L’economia moderna è globale. La globalizzazione può essere un vento che brucia ricchezze e lavoro, ma anche una risorsa. In Sardegna ci sono poche aziende che fanno profitti in giro per il mondo: la SARAS che raffina petrolio per mezza Europa; la FLUORSID, una delle maggiori produttrici di fluoro del pianeta; la TRE A, LATTE ARBOREA, che vende latte anche alla Repubblica Popolare Cinese. Quanto ai consumi, si suole dire che i danari dei sardi finiscono nella casse della grande distribuzione continentale, ma non è del tutto vero perché il maggior gruppo del settore è sardo, il Gruppo ISA di Villacidro, che conta circa mille dipendenti, e che recentemente ha investito in Sardegna acquisendo la CASAR (pomodori pelati). Nel campo alberghiero molte sono le proprietà estere, ma operano anche eccellenti gruppi sardi come DELPHINA HOTELS.
In questo quadro quali sono le priorità? Come può incidere la politica?

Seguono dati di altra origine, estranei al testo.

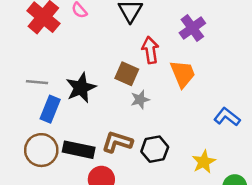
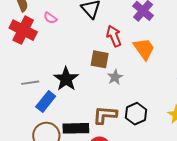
blue rectangle: (50, 109) -> (46, 102), turned 30

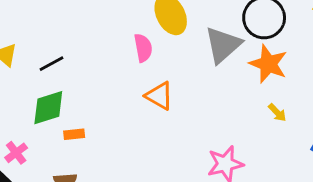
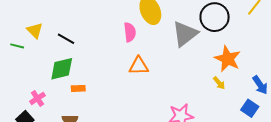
black line: (51, 64) -> (66, 39), turned 54
orange star: (268, 64) -> (228, 59), moved
orange triangle: (159, 96) -> (139, 66), turned -35

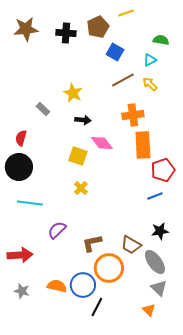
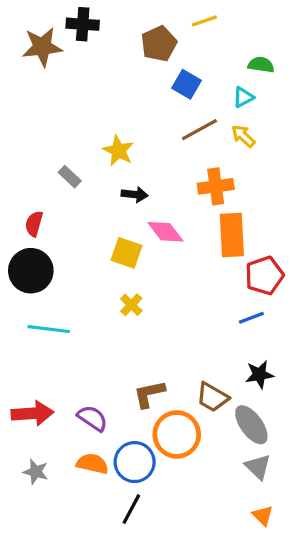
black cross: (66, 33) -> (83, 24), moved
purple semicircle: (57, 230) -> (92, 418), moved, turned 78
black line: (97, 307) -> (131, 509), moved
orange triangle: (149, 310) -> (263, 516), moved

Secondo me il grande problema dell’economia sarda e italiana è il crollo degli investimenti, la loro fuga all’estero. Gli investimenti sono il futuro, la vita dei nostri figli. Quindi la vera priorità è il reinvestimento dei capitali in Sardegna, in maniera che riprenda un processo virtuoso. Pertanto gli obiettivi cui il governo regionale dovrebbe tendere sono:
a) Chiusura senza remore dell’epoca delle industrie pesanti e estrattive. Avvio delle bonifiche.
b) Tutela dell’ambiente per sostenere il turismo e la pesca, oltre che la salute di tutti;
c) Supporto all’agroalimentare sardo, in particolare il biologico e il suo commercio;
d) Autosufficienza di energia rinnovabile, magari prodotta da centrali elettriche integrate che sfruttino la luce solare, il vento e le maree;
e) Investimenti in infrastrutture, soprattutto quelle che connotano l’identità della Sardegna, perché la cultura identitaria innalza la qualità dell’offerta turistica, la rende speciale nel mercato globale.
Ancora oggi i nuraghi potrebbero essere presidi contro la colonizzazione.